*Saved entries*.
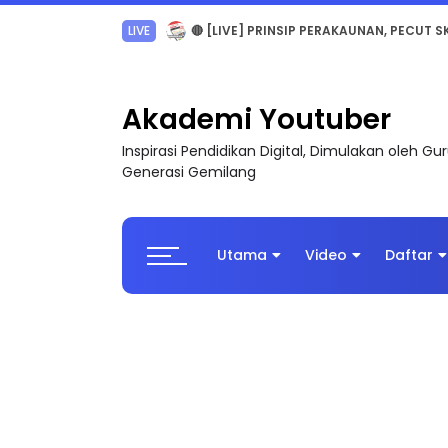
TRANSFORMASI DIGITAL GURU SIRI 7 : PAHLAW
Akademi Youtuber
Inspirasi Pendidikan Digital, Dimulakan oleh G
Generasi Gemilang
Utama
Video
Daftar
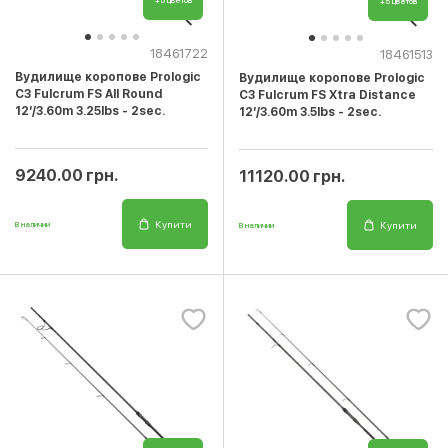
+5 цветов
+5 цветов
18461722
18461513
Вудилище коропове Prologic
Вудилище коропове Prologic
C3 Fulcrum FS All Round
C3 Fulcrum FS Xtra Distance
12’/3.60m 3.25lbs - 2sec.
12’/3.60m 3.5lbs - 2sec.
9240.00 грн.
11120.00 грн.
Купити
Купити
В наличии
В наличии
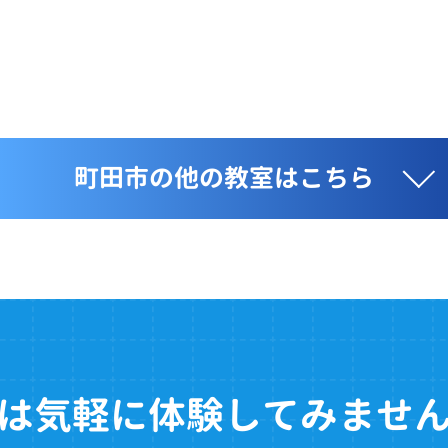
町田市の他の教室はこちら
は気軽に体験してみませ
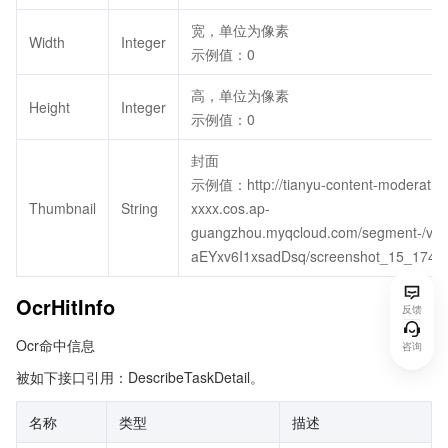
宽，单位为像素
Width
Integer
示例值：0
高，单位为像素
Height
Integer
示例值：0
封面
示例值：http://tianyu-content-moderation
Thumbnail
String
xxxx.cos.ap-
guangzhou.myqcloud.com/segment-/vod
aEYxv6I1xsadDsq/screenshot_15_1749
OcrHitInfo
反馈
Ocr命中信息
咨询
被如下接口引用：DescribeTaskDetail。
名称
类型
描述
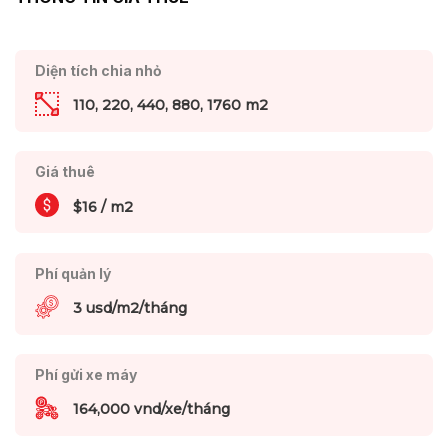
Diện tích chia nhỏ
110, 220, 440, 880, 1760 m2
Giá thuê
$16 / m2
Phí quản lý
3 usd/m2/tháng
Phí gửi xe máy
164,000 vnd/xe/tháng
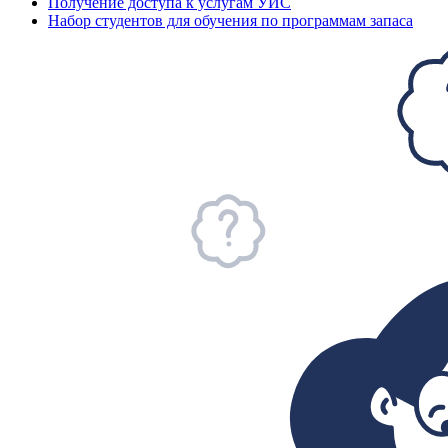
Получение доступа к услугам УИС
Набор студентов для обучения по программам запаса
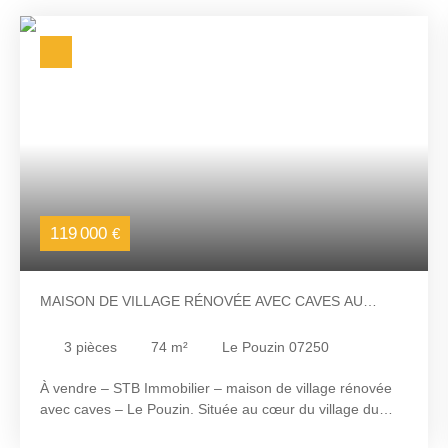
119 000
€
MAISON DE VILLAGE RÉNOVÉE AVEC CAVES AU
POUZIN
3
pièces
74
m²
Le Pouzin 07250
À vendre – STB Immobilier – maison de village rénovée
avec caves – Le Pouzin. Située au cœur du village du
Pouzin, cette maison de village fonctionnelle bénéficie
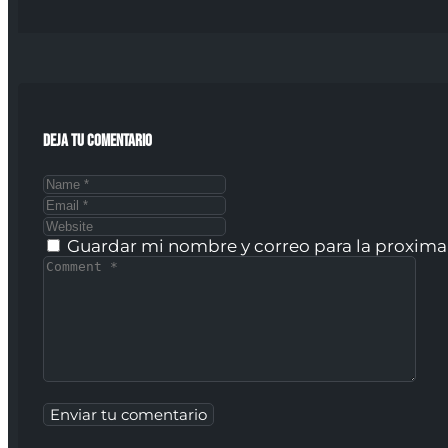
Deja tu comentario
Guardar mi nombre y correo para la proxim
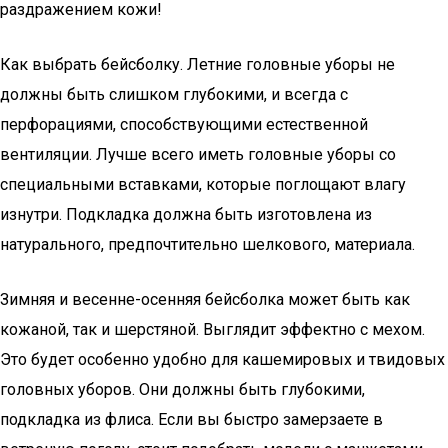
раздражением кожи!
Как выбрать бейсболку. Летние головные уборы не
должны быть слишком глубокими, и всегда с
перфорациями, способствующими естественной
вентиляции. Лучше всего иметь головные уборы со
специальными вставками, которые поглощают влагу
изнутри. Подкладка должна быть изготовлена ​​из
натурального, предпочтительно шелкового, материала.
Зимняя и весенне-осенняя бейсболка может быть как
кожаной, так и шерстяной. Выглядит эффектно с мехом.
Это будет особенно удобно для кашемировых и твидовых
головных уборов. Они должны быть глубокими,
подкладка из флиса. Если вы быстро замерзаете в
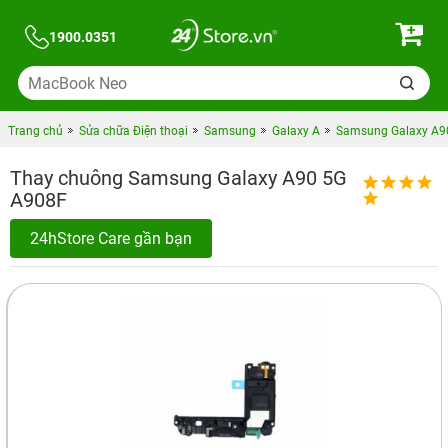
1900.0351
Trang chủ
Sửa chữa Điện thoại
Samsung
Galaxy A
Samsung Galaxy A9
Thay chuông Samsung Galaxy A90 5G
A908F
24hStore Care gần bạn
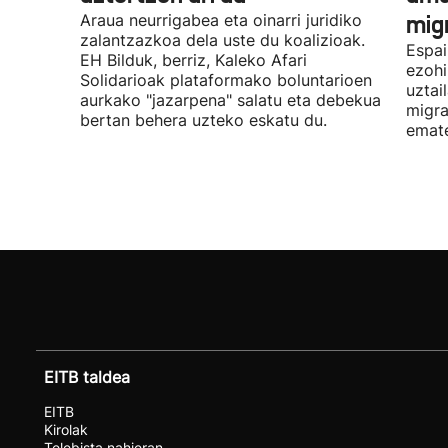
Araua neurrigabea eta oinarri juridiko
migr
zalantzazkoa dela uste du koalizioak.
Espai
EH Bilduk, berriz, Kaleko Afari
ezohi
Solidarioak plataformako boluntarioen
uztai
aurkako "jazarpena" salatu eta debekua
migra
bertan behera uzteko eskatu du.
emat
EITB taldea
EITB
Kirolak
Telebista nahieran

*Your task*.
Every line above holding the string "уборы" should be listed.

*Written response*.
Как выбрать бейсболку. Летние головные уборы не
вентиляции. Лучше всего иметь головные уборы со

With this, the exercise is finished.